USD Reserve currency – what does it mean?

By Tshepo Magagane

Does the concept of a reserve currency work anymore?

And the argument various currencies has been:

GBP – in a drift

EUR – gamble

CHF – restricted in size

RMB – restricted regulation wise

But now with the USD (canary in the coal mine is Microsoft yielding less than Treasuries)

* Sanctions can be capriciously put on

* Access to SWIFT can be capriciously cut off

* Assets can be capriciously seized

So the arguments against other currencies are actually less onerous than the USD (and more predictable).

We have to then ask “what is a reserve currency” – and then “what are the implications”…

…dont have the answers but I know this “HARD ASSETS exposure regardless of what you do is a priority”!

Post GFC, our underlying thesis in the HF – Special Sits was as below: even when I mention that Qatar attack was more crucial for gold, I saw the Gold price not reacting one bit to negative rates for over a decade (real world experiment – not pontifications).

[The emperor has no clothes (i.e. the US$). Sterling is in drift.
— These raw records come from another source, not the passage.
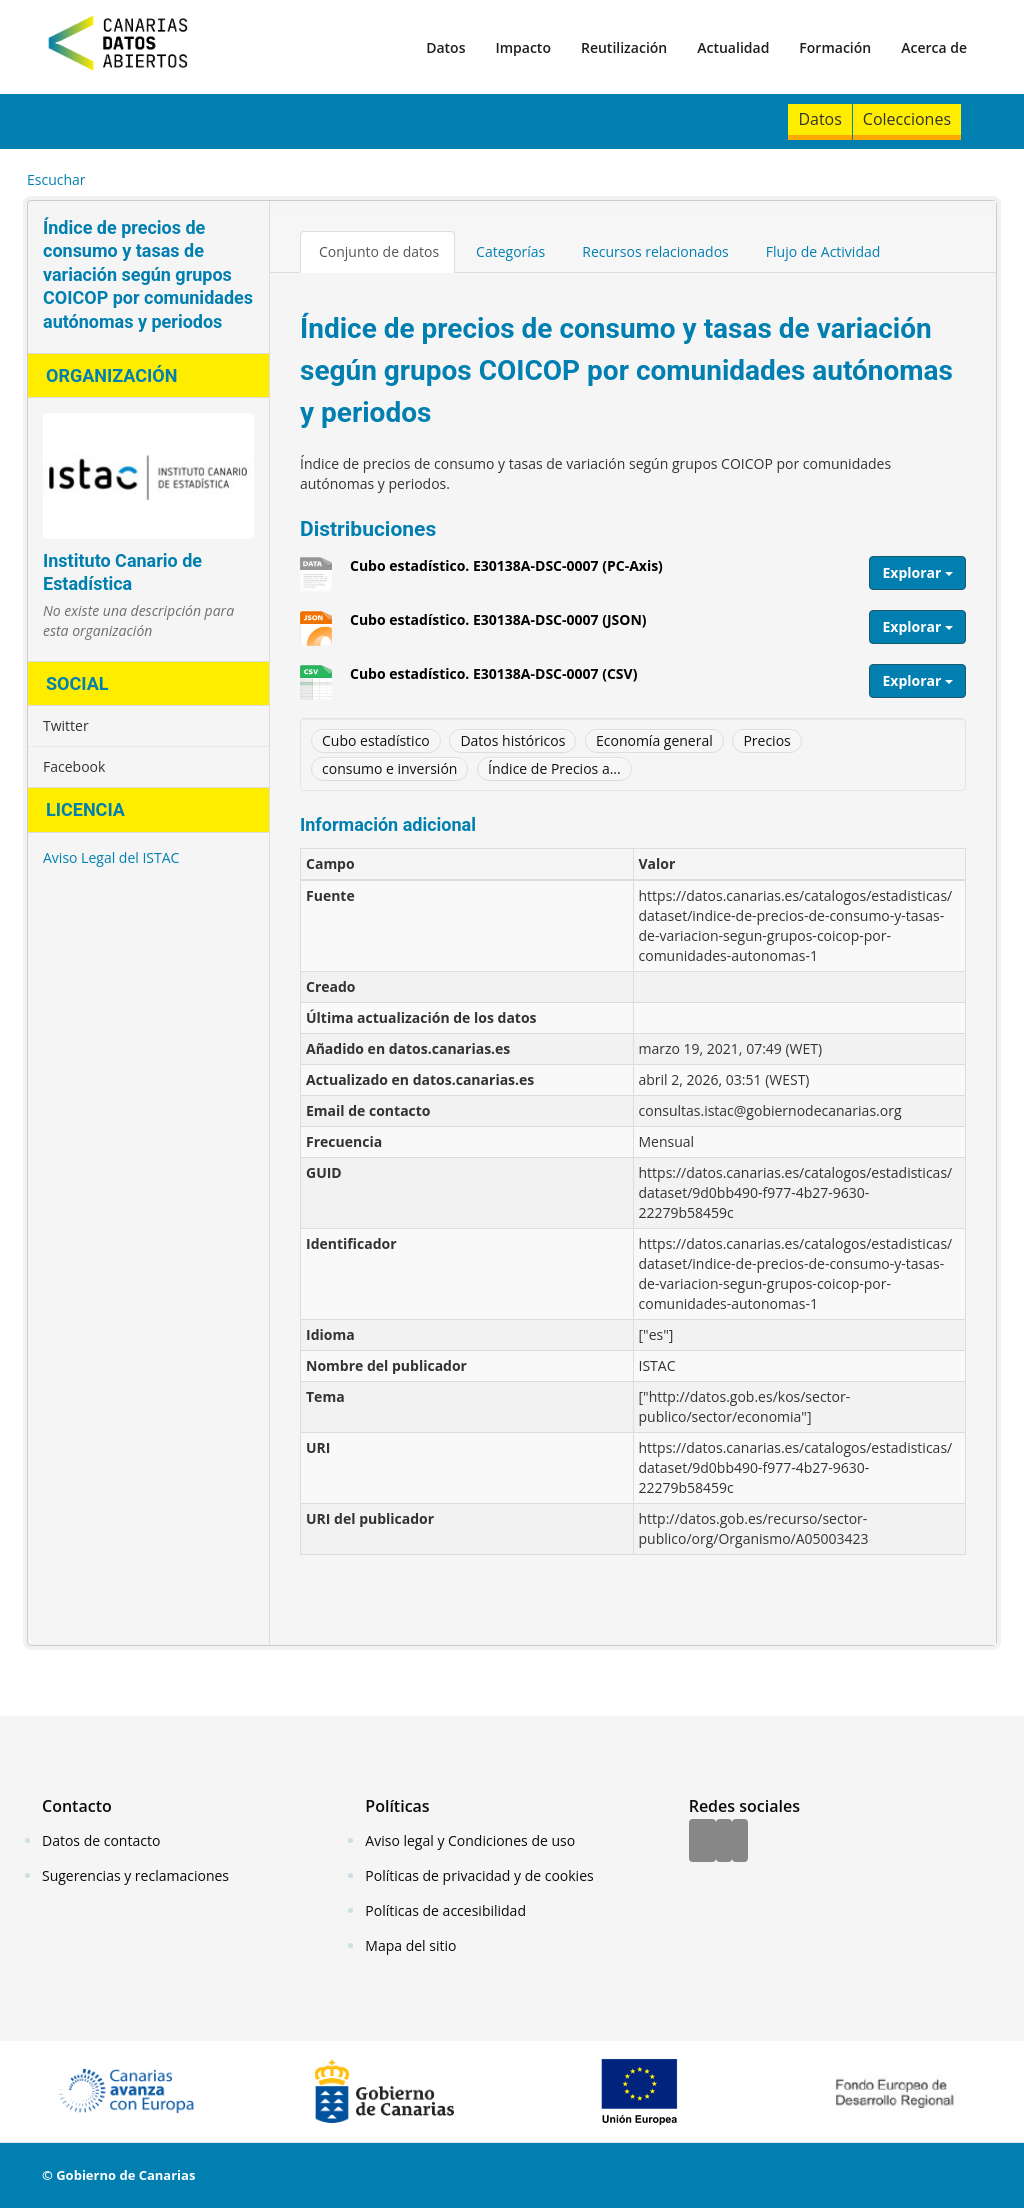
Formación (835, 47)
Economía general (654, 740)
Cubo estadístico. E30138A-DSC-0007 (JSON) (498, 627)
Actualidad (733, 47)
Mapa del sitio (410, 1945)
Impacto (523, 47)
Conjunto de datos (379, 251)
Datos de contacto (101, 1840)
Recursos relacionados (655, 251)
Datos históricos (512, 740)
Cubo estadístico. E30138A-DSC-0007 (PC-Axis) (506, 573)
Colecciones (907, 119)
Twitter (66, 725)
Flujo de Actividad (823, 251)
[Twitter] (724, 1842)
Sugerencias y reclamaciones (135, 1875)
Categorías (510, 251)
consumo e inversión (389, 768)
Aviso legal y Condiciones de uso (470, 1840)
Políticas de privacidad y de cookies (479, 1875)
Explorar (917, 572)
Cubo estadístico (376, 740)
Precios (766, 740)
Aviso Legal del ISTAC (111, 857)
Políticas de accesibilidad (445, 1910)
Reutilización (624, 47)
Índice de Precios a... (554, 768)
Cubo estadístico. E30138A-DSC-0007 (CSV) (493, 681)
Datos (445, 47)
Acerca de (934, 47)
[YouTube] (740, 1842)
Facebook (74, 766)
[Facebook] (702, 1842)
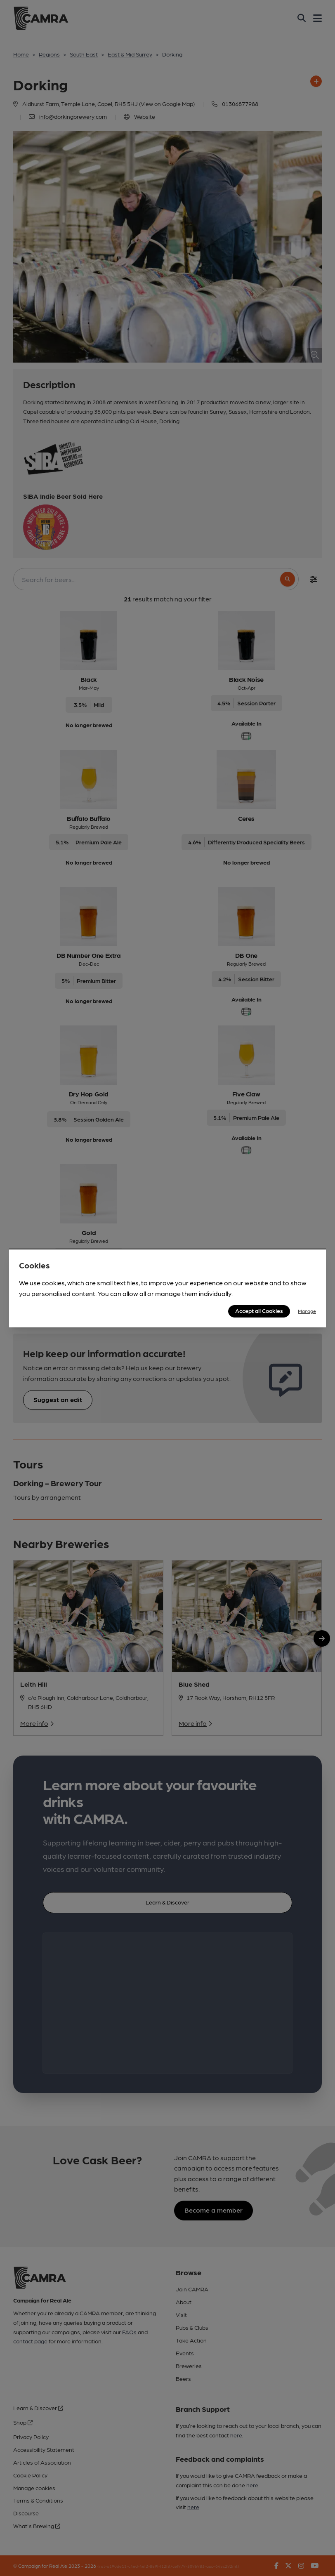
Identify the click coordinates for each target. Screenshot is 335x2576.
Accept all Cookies (259, 1310)
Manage (307, 1311)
The Euro is a gamble (odds not in your favour).The Swiss Franc is restricted size wise. RMB restricted regulation wise. Hence “corporate/asset” purchases and/or gold, silver, commodity “bets” (note Agnelli talks of an implicit US$ hedge in his Vale “2nd largest mining company” model) in a weak dollar situation (in so far as no global financial structural crisis must be a good bet). Maybe overlaid with some select European government hedges (2-5 years forwards via CDS or the like).
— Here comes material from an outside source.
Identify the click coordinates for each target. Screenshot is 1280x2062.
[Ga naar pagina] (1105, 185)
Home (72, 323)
The aim of QE2 is supposedly to boost the economy by lowering the cost of capital and propping up asset prices. Note the cynicism which the likes of Gross (a Ponzi scheme), Tudor, Scwarzman and Grantham have poured on the so-called magic portion. Maybe it is just that ingredient which is missing that cannot be got at (RMB/USD!). In any event, the thinking goes, lower long term rates will increase borrowing and spend. Also will debase the QE2 currency against non QE2 currencies (do not be long the USD!). Debasing a QE2 currency will cause an exodus to the likes of gold, commodities and non QE2 currencies.]